Muere uno de los peores, Burt Reynolds

En uno de estos días que han transcurrido ha fallecido el actor norteamericano Burt Reynolds. Posiblemente uno de los peores actores de Hollywood. Su filmografía está cargadita de películas que nadie recuerda como no se recuerda una hamburguesa del McDonalds o no se recuerda cómo eran las cenefas del papel pintado de aquella habitación de hace decenios.



En realidad, ahora que ha muerto y así lo recuerdo, quién era este tipo Burt Reynolds. Con personajes de ese calibre a veces tengo la sensación de que me han tomado el pelo. Que Burt Reynolds le ha tomado el pelo al mundo entero. O igual no. ¿Nunca se tomó nada en serio este hombre? ¿Ni su profesión, ni el cine, ni el arte? Igual tenía otra manera de pensar. Hasta, al menos en un plano teórico, se podría plantear que Burt Reynols era, a su modo, un tipo inteligente que vio las cosas de otro modo. Igual interpretó que el mundo y el vivir son una broma tan gigantesca que todos nos lo tomamos muy en serio.

Porque, en contra de lo esperado, Burt Reynolds sí hizo una gran película. E hizo una buena actuación. Si fue así, ¿por qué no repitió? Es una pregunta que me hago respecto a otro actor denostado, Tom Cruise, que me impresionó en el film del director maestro Michael Mann. La película es Colateral. Y el señor Cruise está más que convincente en su papel de asesino. Cruise lo borda, ¿entonces…?

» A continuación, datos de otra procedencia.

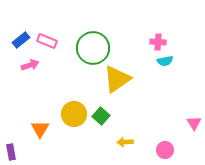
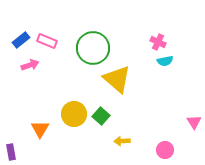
pink cross: rotated 21 degrees clockwise
yellow triangle: rotated 44 degrees counterclockwise
pink triangle: moved 1 px up
yellow arrow: moved 3 px left, 1 px up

Y el amigo Burt hizo un papelón en Deliverance (1972), junto a John Voight. ¿Quién dirigía…? John Boorman, una bestia del cine que regaló al público grandes obras como La Selva Esmeralda o Excálibur, que hace decenios comenté en este mismo blog.

Deliverance es una de las películas más inquietantes que jamás he visto. Descansa Burt, espero que te vaya bien. Un día de estos volveré al río de Deliverance y volveré a verte. Ah, es lo que tiene el celuloide.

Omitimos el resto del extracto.